Ever since 1994, when universities were no longer allowed to require professors to retire at a certain age, the average age of academics has been steadily rising. Here’s the Boston Globe:
This year, 9.2 percent of tenured professors in Harvard’s Faculty of Arts and Sciences are 70 or older, compared with none in 1992. Other universities have seen jumps in the percentage of older professors, although the actual number remains small on many campuses.
“The aging of the faculty, caused in large part by the absence of mandatory retirement, is one of the profound problems facing the American research university,” said Lawrence H. Summers , who as Harvard president pushed for the hiring and tenure of more younger scholars. “It defies belief that the best way to advance creative thought, to educate the young, or to choose the next generation of faculty members is to have a tenured faculty with more people over 70 than under 40, and over 60 than under 50.” Harvard’s Faculty of Arts and Sciences, which includes the undergraduate college and the doctoral programs, has 186 tenured professors age 60 or above, and 156 under age 50.
Although the percentage of aged professors is significantly higher at elite universities – like Harvard – I tend to agree with Summers’ pessimism.
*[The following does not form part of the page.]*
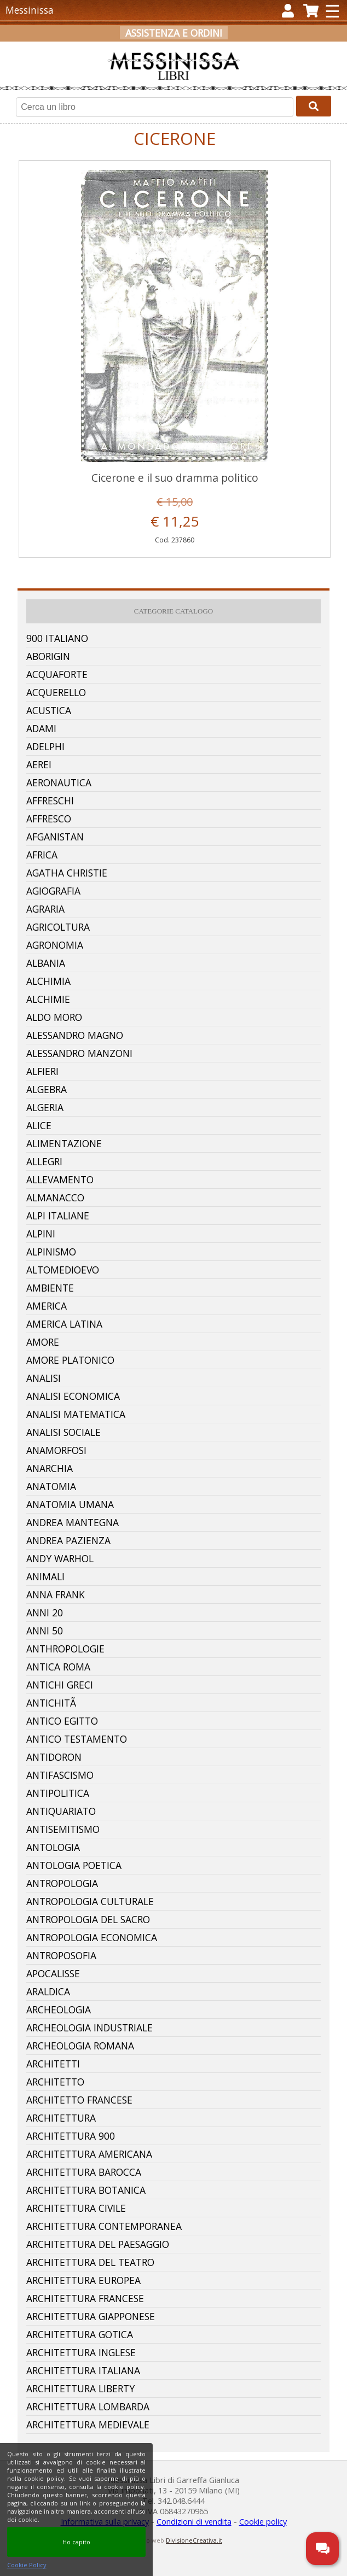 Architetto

I’ve now got a surfeit of friends entering the assistant professor pipeline (i.e., trying to finish their Ph.D or D.Phil) and they all complain about their dismal job prospects. They tell me that a big part of the problem is that professors refuse to retire. (And why would they retire? I imagine that being a tenured professor at a serious university is a pretty fanstastic job.)
However, it’s worth pointing out that the situation might be different depending upon the academic field. I’m sure that many research universities are loathe for their big science professors to retire simply because of the research money involved. Nobody wants to lose a lucrative HHMI or NIH grant. Also, science labs are continually suffused with fresh blood (grad students and post-docs), which tends to ameliorate the problem of old academics pursuing old ideas.
Of course, none of these caveats really apply to departments in the humanities. In fact, my own experience as an English major who took lots of History classes was that the best professors tended to be the young ones. (Forgive the gross generalization, but younger professors just seemed to be more excited about the ideas they were spouting. That said, I also had some wonderful older professors, including one so old he used to do office hours with only half his dentures installed.)
But what do you think? Is the graying of academia a bad thing? Or does wisdom correlate with age?